Extract Thai keywords and/or keyphrases with KeyBERT algorithm. See https://github.com/MaartenGr/KeyBERT.

Parameters:

text (str) – text to be summarized
keyphrase_ngram_range (Tuple[int, int]) – Number of token units to be defined as keyword. The token unit varies w.r.t. tokenizer_engine. For instance, (1, 1) means each token (unigram) can be a keyword (e.g. “เสา”, “ไฟฟ้า”), (1, 2) means one and two consecutive tokens (unigram and bigram) can be keywords (e.g. “เสา”, “ไฟฟ้า”, “เสาไฟฟ้า”) (default: (1, 2))
max_keywords (int) – Number of maximum keywords to be returned. (default: 5)
min_df (int) – Minimum frequency required to be a keyword. (default: 1)
tokenizer (str) – Name of tokenizer engine to use. Refer to options in :func: `pythainlp.tokenize.word_tokenizer() (default: ‘newmm’)
return_similarity (bool) – If True, return keyword scores. (default: False)
stop_words (Optional[Iterable[str]]) – A list of stop words (a.k.a words to be ignored). If not specified, pythainlp.corpus.thai_stopwords() is used. (default: None)

Returns:

list of keywords with score

Example:

from pythainlp.summarize.keybert import KeyBERT

text = '''
    อาหาร หมายถึง ของแข็งหรือของเหลว
    ที่กินหรือดื่มเข้าสู่ร่างกายแล้ว
    จะทำให้เกิดพลังงานและความร้อนแก่ร่างกาย
    ทำให้ร่างกายเจริญเติบโต
    ซ่อมแซมส่วนที่สึกหรอ ควบคุมการเปลี่ยนแปลงต่างๆ ในร่างกาย
    ช่วยทำให้อวัยวะต่างๆ ทำงานได้อย่างปกติ
    อาหารจะต้องไม่มีพิษและไม่เกิดโทษต่อร่างกาย
'''

kb = KeyBERT()

keywords = kb.extract_keyword(text)

# output: ['อวัยวะต่างๆ',
# 'ซ่อมแซมส่วน',
# 'เจริญเติบโต',
# 'ควบคุมการเปลี่ยนแปลง',
# 'มีพิษ']

keywords = kb.extract_keyword(text, max_keywords=10, return_similarity=True)

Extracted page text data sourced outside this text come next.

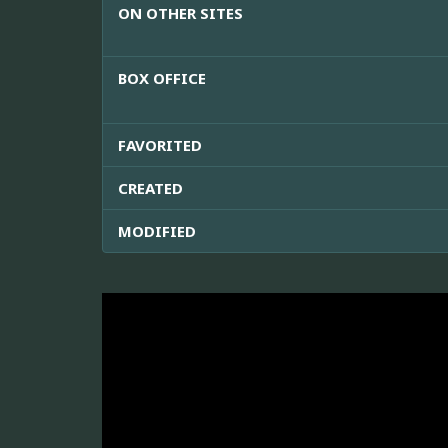
ON OTHER SITES
BOX OFFICE
FAVORITED
CREATED
MODIFIED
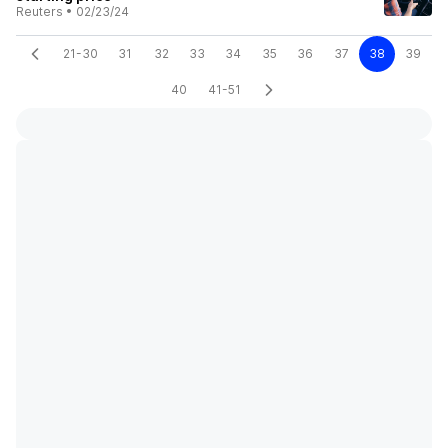
Reuters
•
02/23/24
21-30
31
32
33
34
35
36
37
38
39
40
41-51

# output: [('อวัยวะต่างๆ', 0.3228477063109462),
# ('ซ่อมแซมส่วน', 0.31320597838000375),
# ('เจริญเติบโต', 0.29115434699705506),
# ('ควบคุมการเปลี่ยนแปลง', 0.2678430841321016),
# ('มีพิษ', 0.24996827960821494),
# ('ทำให้ร่างกาย', 0.23876962942443258),
# ('ร่างกายเจริญเติบโต', 0.23191285218852364),
# ('จะทำให้เกิด', 0.22425422716846247),
# ('มีพิษและ', 0.22162962875299588),
# ('เกิดโทษ', 0.20773497763458507)]

embed(docs: str | List[str]) → ndarray[source]: Create an embedding of each input in docs by averaging vectors from last hidden layer.